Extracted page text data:
◆ ◆ ◆ ◆ ◆ ◆ ◆
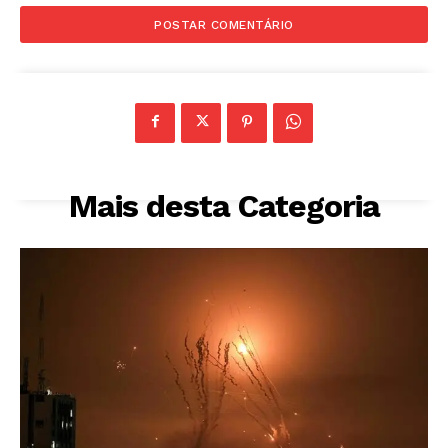
Mais desta Categoria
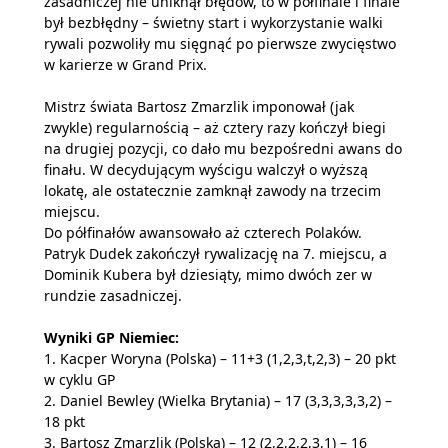
zasadniczej nie uniknął błędów, to w półfinale i finale
był bezbłędny – świetny start i wykorzystanie walki
rywali pozwoliły mu sięgnąć po pierwsze zwycięstwo
w karierze w Grand Prix.
Mistrz świata Bartosz Zmarzlik imponował (jak
zwykle) regularnością – aż cztery razy kończył biegi
na drugiej pozycji, co dało mu bezpośredni awans do
finału. W decydującym wyścigu walczył o wyższą
lokatę, ale ostatecznie zamknął zawody na trzecim
miejscu.
Do półfinałów awansowało aż czterech Polaków.
Patryk Dudek zakończył rywalizację na 7. miejscu, a
Dominik Kubera był dziesiąty, mimo dwóch zer w
rundzie zasadniczej.
Wyniki GP Niemiec:
1. Kacper Woryna (Polska) – 11+3 (1,2,3,t,2,3) – 20 pkt
w cyklu GP
2. Daniel Bewley (Wielka Brytania) – 17 (3,3,3,3,3,2) –
18 pkt
3. Bartosz Zmarzlik (Polska) – 12 (2,2,2,2,3,1) – 16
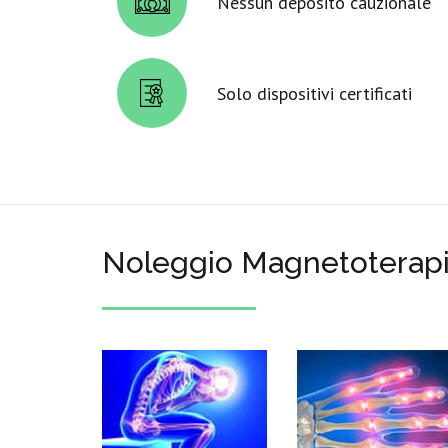
Nessun deposito cauzionale
Solo dispositivi certificati
Noleggio Magnetoterap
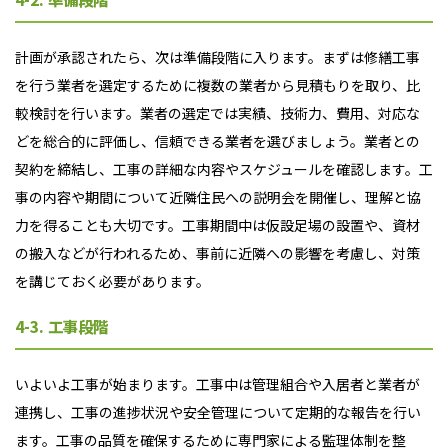
計画が承認されたら、次は準備段階に入ります。まずは修繕工事
を行う業者を選定するために複数の業者から見積もりを取り、比
較検討を行います。業者の選定では実績、技術力、費用、対応な
どを総合的に評価し、信頼できる業者を選びましょう。業者との
契約を締結し、工事の詳細な内容やスケジュールを確認します。工
事の内容や期間について近隣住民への説明会を開催し、理解と協
力を得ることも大切です。工事期間中は仮設足場の設置や、資材
の搬入などが行われるため、事前に近隣への影響を考慮し、対策
を講じておく必要があります。
4-3. 工事段階
いよいよ工事が始まります。工事中は管理組合や入居者と業者が
連携し、工事の進捗状況や安全管理について定期的な報告を行い
ます。工事の品質を確保するために専門家による監理体制を整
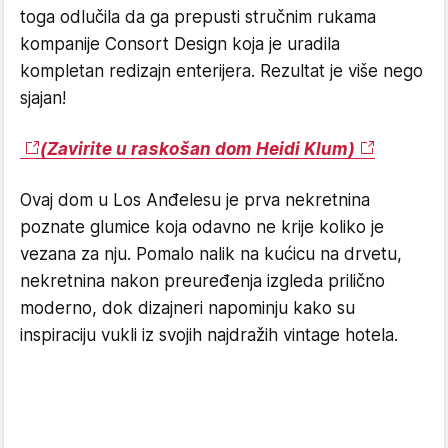
toga odlučila da ga prepusti stručnim rukama
kompanije Consort Design koja je uradila
kompletan redizajn enterijera. Rezultat je više nego
sjajan!
(Zavirite u raskošan dom Heidi Klum)
Ovaj dom u Los Anđelesu je prva nekretnina
poznate glumice koja odavno ne krije koliko je
vezana za nju. Pomalo nalik na kućicu na drvetu,
nekretnina nakon preuređenja izgleda prilično
moderno, dok dizajneri napominju kako su
inspiraciju vukli iz svojih najdražih vintage hotela.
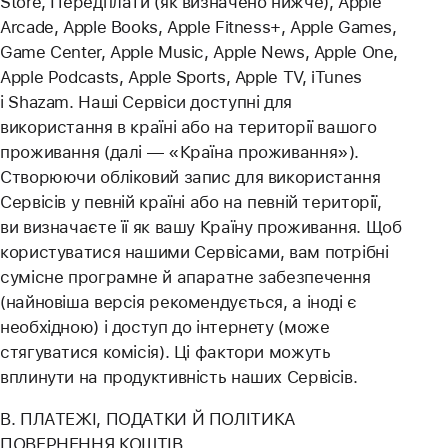
Store, Передплати (як визначено нижче), Apple
Arcade, Apple Books, Apple Fitness+, Apple Games,
Game Center, Apple Music, Apple News, Apple One,
Apple Podcasts, Apple Sports, Apple TV, iTunes
і Shazam. Наші Сервіси доступні для
використання в країні або на території вашого
проживання (далі — «Країна проживання»).
Створюючи обліковий запис для використання
Сервісів у певній країні або на певній території,
ви визначаєте її як вашу Країну проживання. Щоб
користуватися нашими Сервісами, вам потрібні
сумісне програмне й апаратне забезпечення
(найновіша версія рекомендується, а іноді є
необхідною) і доступ до інтернету (може
стягуватися комісія). Ці фактори можуть
вплинути на продуктивність наших Сервісів.
B. ПЛАТЕЖІ, ПОДАТКИ Й ПОЛІТИКА
ПОВЕРНЕННЯ КОШТІВ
◆ ◆ ◆ ◆ ◆ ◆ ◆
→ Work required
Scan the data above for the word "miejscu". Copy every line in which it is found.

→ Result of this exercise
miejscu.
Patryk Dudek zakończył rywalizację na 7. miejscu, a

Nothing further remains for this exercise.